● Exercise:
Every entry must be output exactly as it was written.

(Extracted data entries)
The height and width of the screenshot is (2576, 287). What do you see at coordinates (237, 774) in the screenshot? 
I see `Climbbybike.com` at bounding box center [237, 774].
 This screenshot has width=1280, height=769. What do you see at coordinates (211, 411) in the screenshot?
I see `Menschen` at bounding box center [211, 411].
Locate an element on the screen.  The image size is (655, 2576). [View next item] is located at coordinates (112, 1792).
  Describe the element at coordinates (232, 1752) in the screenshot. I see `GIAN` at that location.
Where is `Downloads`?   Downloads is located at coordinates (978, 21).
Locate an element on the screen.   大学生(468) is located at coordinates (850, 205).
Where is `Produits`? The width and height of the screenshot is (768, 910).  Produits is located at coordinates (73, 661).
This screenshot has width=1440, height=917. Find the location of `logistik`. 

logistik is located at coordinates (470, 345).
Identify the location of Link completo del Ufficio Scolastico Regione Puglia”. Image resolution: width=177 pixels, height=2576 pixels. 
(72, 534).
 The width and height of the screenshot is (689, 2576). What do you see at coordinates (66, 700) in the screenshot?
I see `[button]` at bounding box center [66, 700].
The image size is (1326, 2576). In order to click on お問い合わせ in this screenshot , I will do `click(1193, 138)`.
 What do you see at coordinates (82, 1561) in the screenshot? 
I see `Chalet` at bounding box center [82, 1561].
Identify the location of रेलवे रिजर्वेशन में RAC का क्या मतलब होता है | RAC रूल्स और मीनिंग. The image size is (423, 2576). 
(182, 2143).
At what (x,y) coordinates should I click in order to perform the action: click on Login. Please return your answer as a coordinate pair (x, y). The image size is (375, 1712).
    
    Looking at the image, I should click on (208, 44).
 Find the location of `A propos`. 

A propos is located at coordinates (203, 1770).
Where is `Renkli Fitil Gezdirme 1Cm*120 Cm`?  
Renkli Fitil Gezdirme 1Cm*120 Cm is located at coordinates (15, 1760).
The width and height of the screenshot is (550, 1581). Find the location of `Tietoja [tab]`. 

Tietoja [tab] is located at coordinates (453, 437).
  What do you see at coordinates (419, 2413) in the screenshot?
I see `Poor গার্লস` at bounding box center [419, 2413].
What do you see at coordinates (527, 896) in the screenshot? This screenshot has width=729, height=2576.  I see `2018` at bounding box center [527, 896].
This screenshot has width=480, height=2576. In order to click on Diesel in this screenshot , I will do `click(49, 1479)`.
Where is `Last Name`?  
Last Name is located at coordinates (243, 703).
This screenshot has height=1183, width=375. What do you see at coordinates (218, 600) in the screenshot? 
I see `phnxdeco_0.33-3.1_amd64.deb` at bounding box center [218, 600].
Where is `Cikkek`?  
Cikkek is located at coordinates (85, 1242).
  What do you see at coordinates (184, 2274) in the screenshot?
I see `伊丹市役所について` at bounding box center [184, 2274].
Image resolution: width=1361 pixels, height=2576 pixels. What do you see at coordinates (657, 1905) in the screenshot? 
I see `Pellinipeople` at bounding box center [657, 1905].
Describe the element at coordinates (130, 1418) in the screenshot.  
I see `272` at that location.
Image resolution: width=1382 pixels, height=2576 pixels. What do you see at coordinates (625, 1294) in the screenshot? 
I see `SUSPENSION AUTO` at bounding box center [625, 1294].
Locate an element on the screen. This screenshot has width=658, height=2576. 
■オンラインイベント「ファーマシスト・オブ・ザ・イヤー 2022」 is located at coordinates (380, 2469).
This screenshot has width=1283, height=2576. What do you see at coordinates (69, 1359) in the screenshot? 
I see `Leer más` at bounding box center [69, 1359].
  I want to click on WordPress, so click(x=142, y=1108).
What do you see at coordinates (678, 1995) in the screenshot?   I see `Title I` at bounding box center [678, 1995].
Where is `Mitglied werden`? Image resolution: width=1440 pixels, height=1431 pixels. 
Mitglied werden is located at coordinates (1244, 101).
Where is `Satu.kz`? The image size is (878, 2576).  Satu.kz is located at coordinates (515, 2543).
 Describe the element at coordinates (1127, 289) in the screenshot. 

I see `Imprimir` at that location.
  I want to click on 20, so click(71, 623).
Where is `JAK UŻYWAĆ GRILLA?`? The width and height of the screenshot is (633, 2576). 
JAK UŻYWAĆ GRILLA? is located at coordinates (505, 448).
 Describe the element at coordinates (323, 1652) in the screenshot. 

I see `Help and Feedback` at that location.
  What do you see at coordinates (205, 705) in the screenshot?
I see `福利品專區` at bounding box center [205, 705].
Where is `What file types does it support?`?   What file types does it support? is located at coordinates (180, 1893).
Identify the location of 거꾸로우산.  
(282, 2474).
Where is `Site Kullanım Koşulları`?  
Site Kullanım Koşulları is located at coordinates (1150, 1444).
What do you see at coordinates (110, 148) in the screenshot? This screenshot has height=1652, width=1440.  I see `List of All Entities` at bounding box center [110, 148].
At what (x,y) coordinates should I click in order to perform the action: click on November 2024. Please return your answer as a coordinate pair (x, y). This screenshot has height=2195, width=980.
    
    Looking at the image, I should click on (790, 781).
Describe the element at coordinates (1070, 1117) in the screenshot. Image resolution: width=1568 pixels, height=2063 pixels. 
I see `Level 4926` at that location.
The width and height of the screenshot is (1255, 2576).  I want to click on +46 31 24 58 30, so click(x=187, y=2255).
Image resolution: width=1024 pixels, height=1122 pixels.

● Task response:
The height and width of the screenshot is (2576, 287). What do you see at coordinates (237, 774) in the screenshot? 
I see `Climbbybike.com` at bounding box center [237, 774].
 This screenshot has width=1280, height=769. What do you see at coordinates (211, 411) in the screenshot?
I see `Menschen` at bounding box center [211, 411].
Locate an element on the screen.  The image size is (655, 2576). [View next item] is located at coordinates (112, 1792).
  Describe the element at coordinates (232, 1752) in the screenshot. I see `GIAN` at that location.
Where is `Downloads`?   Downloads is located at coordinates (978, 21).
Locate an element on the screen.   大学生(468) is located at coordinates (850, 205).
Where is `Produits`? The width and height of the screenshot is (768, 910).  Produits is located at coordinates (73, 661).
This screenshot has width=1440, height=917. Find the location of `logistik`. 

logistik is located at coordinates (470, 345).
Identify the location of Link completo del Ufficio Scolastico Regione Puglia”. Image resolution: width=177 pixels, height=2576 pixels. 
(72, 534).
 The width and height of the screenshot is (689, 2576). What do you see at coordinates (66, 700) in the screenshot?
I see `[button]` at bounding box center [66, 700].
The image size is (1326, 2576). In order to click on お問い合わせ in this screenshot , I will do `click(1193, 138)`.
 What do you see at coordinates (82, 1561) in the screenshot? 
I see `Chalet` at bounding box center [82, 1561].
Identify the location of रेलवे रिजर्वेशन में RAC का क्या मतलब होता है | RAC रूल्स और मीनिंग. The image size is (423, 2576). 
(182, 2143).
At what (x,y) coordinates should I click in order to perform the action: click on Login. Please return your answer as a coordinate pair (x, y). The image size is (375, 1712).
    
    Looking at the image, I should click on (208, 44).
 Find the location of `A propos`. 

A propos is located at coordinates (203, 1770).
Where is `Renkli Fitil Gezdirme 1Cm*120 Cm`?  
Renkli Fitil Gezdirme 1Cm*120 Cm is located at coordinates (15, 1760).
The width and height of the screenshot is (550, 1581). Find the location of `Tietoja [tab]`. 

Tietoja [tab] is located at coordinates (453, 437).
  What do you see at coordinates (419, 2413) in the screenshot?
I see `Poor গার্লস` at bounding box center [419, 2413].
What do you see at coordinates (527, 896) in the screenshot? This screenshot has width=729, height=2576.  I see `2018` at bounding box center [527, 896].
This screenshot has width=480, height=2576. In order to click on Diesel in this screenshot , I will do `click(49, 1479)`.
Where is `Last Name`?  
Last Name is located at coordinates (243, 703).
This screenshot has height=1183, width=375. What do you see at coordinates (218, 600) in the screenshot? 
I see `phnxdeco_0.33-3.1_amd64.deb` at bounding box center [218, 600].
Where is `Cikkek`?  
Cikkek is located at coordinates (85, 1242).
  What do you see at coordinates (184, 2274) in the screenshot?
I see `伊丹市役所について` at bounding box center [184, 2274].
Image resolution: width=1361 pixels, height=2576 pixels. What do you see at coordinates (657, 1905) in the screenshot? 
I see `Pellinipeople` at bounding box center [657, 1905].
Describe the element at coordinates (130, 1418) in the screenshot.  
I see `272` at that location.
Image resolution: width=1382 pixels, height=2576 pixels. What do you see at coordinates (625, 1294) in the screenshot? 
I see `SUSPENSION AUTO` at bounding box center [625, 1294].
Locate an element on the screen. This screenshot has width=658, height=2576. 
■オンラインイベント「ファーマシスト・オブ・ザ・イヤー 2022」 is located at coordinates (380, 2469).
This screenshot has width=1283, height=2576. What do you see at coordinates (69, 1359) in the screenshot? 
I see `Leer más` at bounding box center [69, 1359].
  I want to click on WordPress, so click(x=142, y=1108).
What do you see at coordinates (678, 1995) in the screenshot?   I see `Title I` at bounding box center [678, 1995].
Where is `Mitglied werden`? Image resolution: width=1440 pixels, height=1431 pixels. 
Mitglied werden is located at coordinates (1244, 101).
Where is `Satu.kz`? The image size is (878, 2576).  Satu.kz is located at coordinates (515, 2543).
 Describe the element at coordinates (1127, 289) in the screenshot. 

I see `Imprimir` at that location.
  I want to click on 20, so click(71, 623).
Where is `JAK UŻYWAĆ GRILLA?`? The width and height of the screenshot is (633, 2576). 
JAK UŻYWAĆ GRILLA? is located at coordinates (505, 448).
 Describe the element at coordinates (323, 1652) in the screenshot. 

I see `Help and Feedback` at that location.
  What do you see at coordinates (205, 705) in the screenshot?
I see `福利品專區` at bounding box center [205, 705].
Where is `What file types does it support?`?   What file types does it support? is located at coordinates (180, 1893).
Identify the location of 거꾸로우산.  
(282, 2474).
Where is `Site Kullanım Koşulları`?  
Site Kullanım Koşulları is located at coordinates (1150, 1444).
What do you see at coordinates (110, 148) in the screenshot? This screenshot has height=1652, width=1440.  I see `List of All Entities` at bounding box center [110, 148].
At what (x,y) coordinates should I click in order to perform the action: click on November 2024. Please return your answer as a coordinate pair (x, y). This screenshot has height=2195, width=980.
    
    Looking at the image, I should click on (790, 781).
Describe the element at coordinates (1070, 1117) in the screenshot. Image resolution: width=1568 pixels, height=2063 pixels. 
I see `Level 4926` at that location.
The width and height of the screenshot is (1255, 2576).  I want to click on +46 31 24 58 30, so click(x=187, y=2255).
Image resolution: width=1024 pixels, height=1122 pixels.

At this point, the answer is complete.